:: What is needed ::
Output, word for word, the lines of this listing that fall between the line with "Восстановление данных, копирование" and the line with "Мигрирование и Клонирование Систем", counting both of those lines, and no others.

:: Supplied data ::
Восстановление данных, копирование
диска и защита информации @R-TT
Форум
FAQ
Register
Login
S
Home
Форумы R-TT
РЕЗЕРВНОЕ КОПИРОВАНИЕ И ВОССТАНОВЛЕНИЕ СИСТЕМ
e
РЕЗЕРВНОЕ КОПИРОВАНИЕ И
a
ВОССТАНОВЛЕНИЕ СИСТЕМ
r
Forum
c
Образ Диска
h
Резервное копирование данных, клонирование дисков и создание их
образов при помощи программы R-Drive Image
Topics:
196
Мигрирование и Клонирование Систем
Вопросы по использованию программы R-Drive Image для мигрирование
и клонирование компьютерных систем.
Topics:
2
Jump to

---

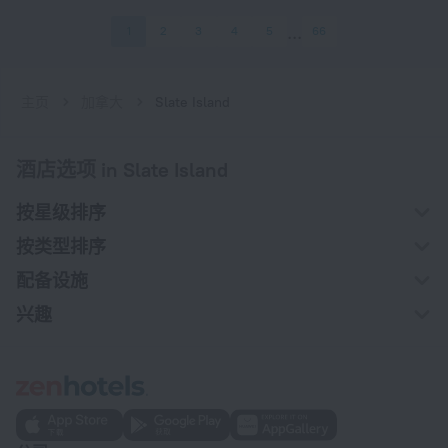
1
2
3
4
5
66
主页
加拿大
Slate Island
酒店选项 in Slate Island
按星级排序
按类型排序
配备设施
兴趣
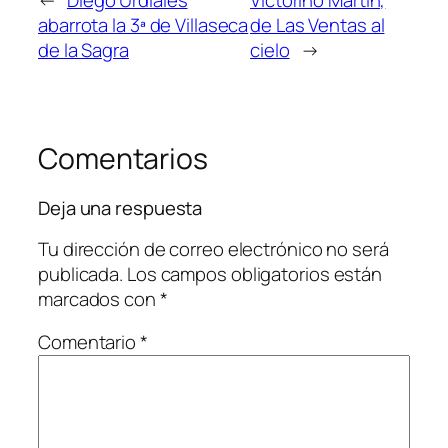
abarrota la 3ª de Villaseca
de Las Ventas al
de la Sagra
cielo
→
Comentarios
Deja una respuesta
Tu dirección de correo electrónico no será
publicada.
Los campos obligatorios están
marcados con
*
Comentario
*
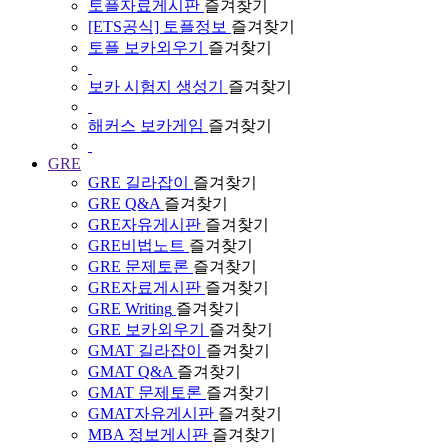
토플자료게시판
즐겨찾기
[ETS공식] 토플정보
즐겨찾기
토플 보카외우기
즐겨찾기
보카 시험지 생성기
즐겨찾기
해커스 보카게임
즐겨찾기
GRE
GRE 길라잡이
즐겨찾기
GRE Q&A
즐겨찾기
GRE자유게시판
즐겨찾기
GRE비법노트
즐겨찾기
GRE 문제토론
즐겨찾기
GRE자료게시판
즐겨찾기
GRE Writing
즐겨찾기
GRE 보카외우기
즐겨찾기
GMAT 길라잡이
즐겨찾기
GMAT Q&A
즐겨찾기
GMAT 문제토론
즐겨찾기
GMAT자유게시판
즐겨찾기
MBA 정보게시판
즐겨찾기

---

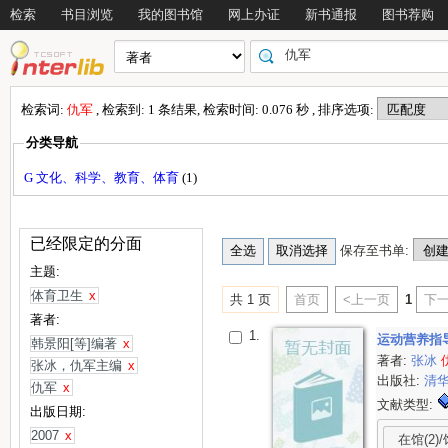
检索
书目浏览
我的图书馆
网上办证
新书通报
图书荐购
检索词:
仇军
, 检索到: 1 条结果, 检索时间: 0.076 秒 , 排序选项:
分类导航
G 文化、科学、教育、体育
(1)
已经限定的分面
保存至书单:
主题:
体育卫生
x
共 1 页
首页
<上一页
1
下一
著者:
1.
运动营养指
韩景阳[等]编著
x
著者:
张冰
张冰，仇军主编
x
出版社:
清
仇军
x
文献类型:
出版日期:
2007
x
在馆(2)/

:: Solution ::
Восстановление данных, копирование
диска и защита информации @R-TT
Форум
FAQ
Register
Login
S
Home
Форумы R-TT
РЕЗЕРВНОЕ КОПИРОВАНИЕ И ВОССТАНОВЛЕНИЕ СИСТЕМ
e
РЕЗЕРВНОЕ КОПИРОВАНИЕ И
a
ВОССТАНОВЛЕНИЕ СИСТЕМ
r
Forum
c
Образ Диска
h
Резервное копирование данных, клонирование дисков и создание их
образов при помощи программы R-Drive Image
Topics:
196
Мигрирование и Клонирование Систем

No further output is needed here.